Here are 11 ways to help protect your clients while meeting today’s higher regulatory standards:
1. Go old school. Since your email system is one of your firm’s most vulnerable access points, the safest way to communicate with clients is on the telephone. If you receive an email request for account information or a funds dispersal, call the client at the phone number you have on record. Don’t just trust your Caller ID—make the call yourself!
2. Establish a verbal password with each client. Explain that you will not release information or make changes to an account over the phone or without that password. Never use that password in an email.

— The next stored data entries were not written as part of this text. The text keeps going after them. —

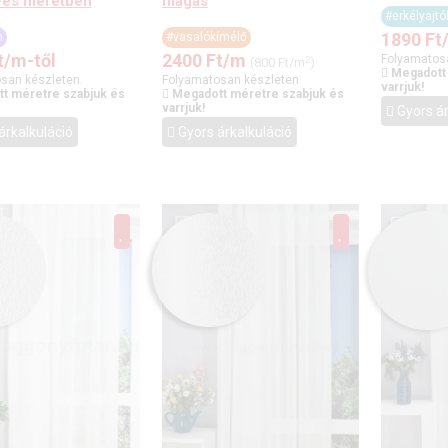
-es méretben
magas
#erkélyajt
1890
Ft
m
#vasalókímélő
t
/m-től
2400
Ft
/m
Folyamatos
2
(800 Ft/m
)
Megadott
san készleten.
Folyamatosan készleten.
varrjuk!
t méretre szabjuk és
Megadott méretre szabjuk és
varrjuk!
Gyors ár
árkalkuláció
Gyors árkalkuláció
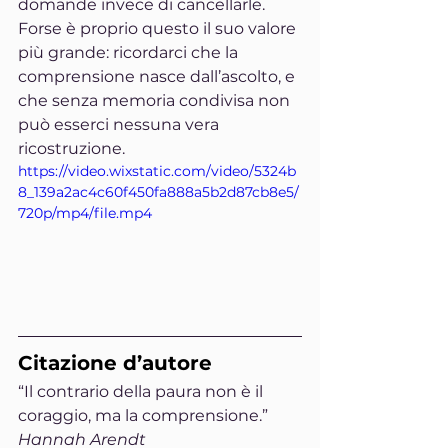
domande invece di cancellarle.
Forse è proprio questo il suo valore 
più grande: ricordarci che la 
comprensione nasce dall’ascolto, e 
che senza memoria condivisa non 
può esserci nessuna vera 
ricostruzione.
https://video.wixstatic.com/video/5324b
8_139a2ac4c60f450fa888a5b2d87cb8e5/
720p/mp4/file.mp4
Citazione d’autore
“Il contrario della paura non è il 
coraggio, ma la comprensione.”
Hannah Arendt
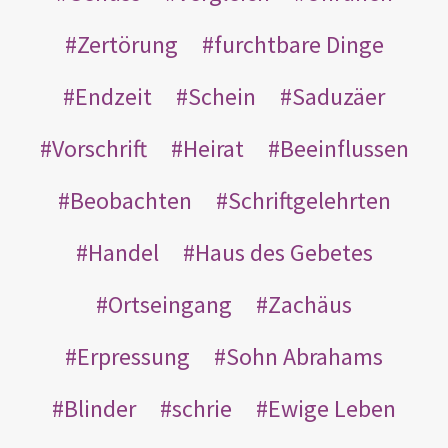
Zertörung
furchtbare Dinge
Endzeit
Schein
Saduzäer
Vorschrift
Heirat
Beeinflussen
Beobachten
Schriftgelehrten
Handel
Haus des Gebetes
Ortseingang
Zachäus
Erpressung
Sohn Abrahams
Blinder
schrie
Ewige Leben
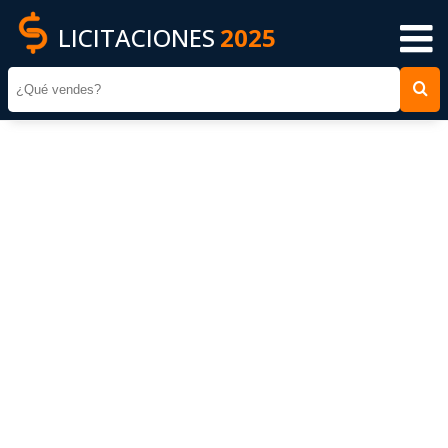
LICITACIONES
2025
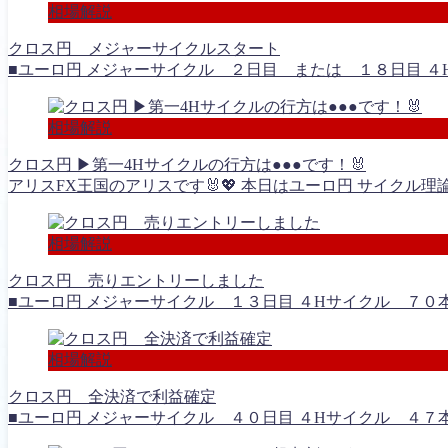
相場解説
クロス円 メジャーサイクルスタート
■ユーロ円 メジャーサイクル ２日目 または １８日目 ４H
相場解説
クロス円 ▶︎第一4Hサイクルの行方は●●●です！🐰
アリスFX王国のアリスです🐰💖 本日はユーロ円 サイクル理
相場解説
クロス円 売りエントリーしました
■ユーロ円 メジャーサイクル １３日目 ４Hサイクル ７０本
相場解説
クロス円 全決済で利益確定
■ユーロ円 メジャーサイクル ４０日目 ４Hサイクル ４７本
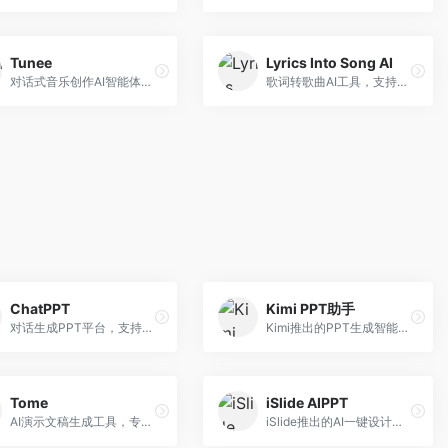
Tunee
Lyrics Into Song AI
对话式音乐创作AI智能体，支持自然语言交互创作。面向音乐爱好者，通过对话方式完成音乐创作，交互体验友好，创作过程直观。
歌词转歌曲AI工具，支持将歌词转化为完整歌曲。面向歌词创作者和音乐爱好者，提供歌词谱曲、编曲制作等服务，歌词音乐化效率高。
ChatPPT
Kimi PPT助手
对话生成PPT平台，支持自然语言交互创作。面向职场人士和教育工作者，通过对话方式完成PPT制作，交互体验友好，创作过程直观。
Kimi推出的PPT生成智能体，整合长文本处理能力。面向职场人士和学生，支持文档解析、PPT生成、内容优化等服务，与Kimi生态深度整合。
Tome
iSlide AIPPT
AI演示文稿生成工具，专注于故事化演示创作。面向创业者和营销人员，提供故事叙述、视觉设计、内容生成等服务，演示文稿叙事性强。
iSlide推出的AI一键设计精美PPT工具。面向PPT设计用户，提供模板库、内容生成、设计优化等服务，与iSlide插件深度整合。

3. Know your clients’ online habits. If it’s unusual for a client to email you, simply pick up the phone and call them.
4. Reinforce your firewall. Make sure the security software on all your computers and mobile devices is updated regularly, including antivirus and antispyware protection.
5. Use encryption software. Encryption software is commonly used to protect databases, but you should also use it for everything from email to texts. Encryption usually is an “add-on” for most email systems, so you may need to specifically request it from your Internet service provider or your software vendor.
6. Secure your backup files. Whether you manage your own backups from a secondary location or use a cloud-based vendor, test backups to make sure they are encrypted. If you use a third party, ask for regular reports on the vendor’s testing procedures.
7. Keep track of systems. Inventory all devices and software that either store or access client data.
8. Have a written firm-wide information security policy. Define where and how information is stored, which employees are allowed to retrieve data, and protocols designated for regularly testing security. Assign the role of Information Security Officer to someone in the office to oversee and manage these efforts.
9. Conduct regular security assessments. Cybersecurity audits can help identify potential threats and pinpoint internal vulnerabilities.
10. Be careful outside the office. Be wary of public Wi-Fi networks, and take advantage of the security features on your smartphone or tablet. Then go to the specialists at your local electronics store to find out what other types of protection you can install.
11. Field potential complaints. Clients may be frustrated by these added security measures, so be ready to explain why they are in place.